Momenti di forte paura questa mattina sulla superstrada Brindisi-Lecce, dove un commando armato ha messo a segno un violento assalto a due furgoni portavalori. Il blitz è avvenuto all’altezza dello svincolo di Tuturano, paralizzando il traffico e seminando il panico tra gli automobilisti.

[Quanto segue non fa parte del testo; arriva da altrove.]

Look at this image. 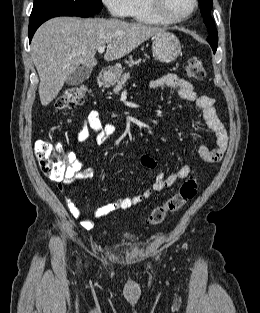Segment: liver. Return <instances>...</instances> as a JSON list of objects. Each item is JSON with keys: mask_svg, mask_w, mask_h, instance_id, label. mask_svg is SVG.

L’azione criminale è iniziata con una mossa studiata nei minimi dettagli: i banditi hanno incendiato un mezzo pesante, posizionandolo di traverso per bloccare entrambe le carreggiate e isolare completamente l’area interessata dall’assalto.
Le fiamme hanno rapidamente avvolto il camion, generando una densa colonna di fumo nero visibile a chilometri di distanza. Una scena drammatica che ha reso immediatamente chiara la gravità dell’episodio e la pericolosità della situazione.
Secondo le prime ricostruzioni, ad agire sarebbe stato un commando composto da almeno quattro persone, tutte armate di kalashnikov. I banditi avrebbero aperto il fuoco contro i due mezzi blindati dell’istituto di vigilanza Battistolli, crivellandoli di colpi.
Dopo aver costretto i vigilanti a scendere dai furgoni, i rapinatori avrebbero portato a termine il piano con un gesto estremo: entrambi i portavalori sarebbero stati fatti saltare in aria, provocando forti esplosioni udite anche a distanza.
Subito dopo il colpo, il commando si è dato alla fuga, ma la situazione è ulteriormente degenerata quando sono intervenute le forze dell’ordine. I carabinieri hanno intercettato i banditi dando il via a un inseguimento ad alta tensione.
Durante la fuga, all’altezza di Squinzano, si sarebbe verificato un conflitto a fuoco tra i rapinatori e i militari dell’Arma, aumentando il livello di allarme e il rischio per la sicurezza pubblica.
La superstrada Brindisi-Lecce è rimasta a lungo chiusa al traffico, con pesanti ripercussioni sulla viabilità. Sul posto sono intervenuti anche i vigili del fuoco per domare l’incendio del mezzo pesante e mettere in sicurezza l’area.
Sono in corso le indagini per identificare i responsabili dell’assalto, mentre gli inquirenti stanno analizzando le immagini delle telecamere di sorveglianza e raccogliendo testimonianze. L’episodio riaccende l’attenzione sul tema della sicurezza e sulla recrudescenza di assalti armati ai portavalori nel Sud Italia.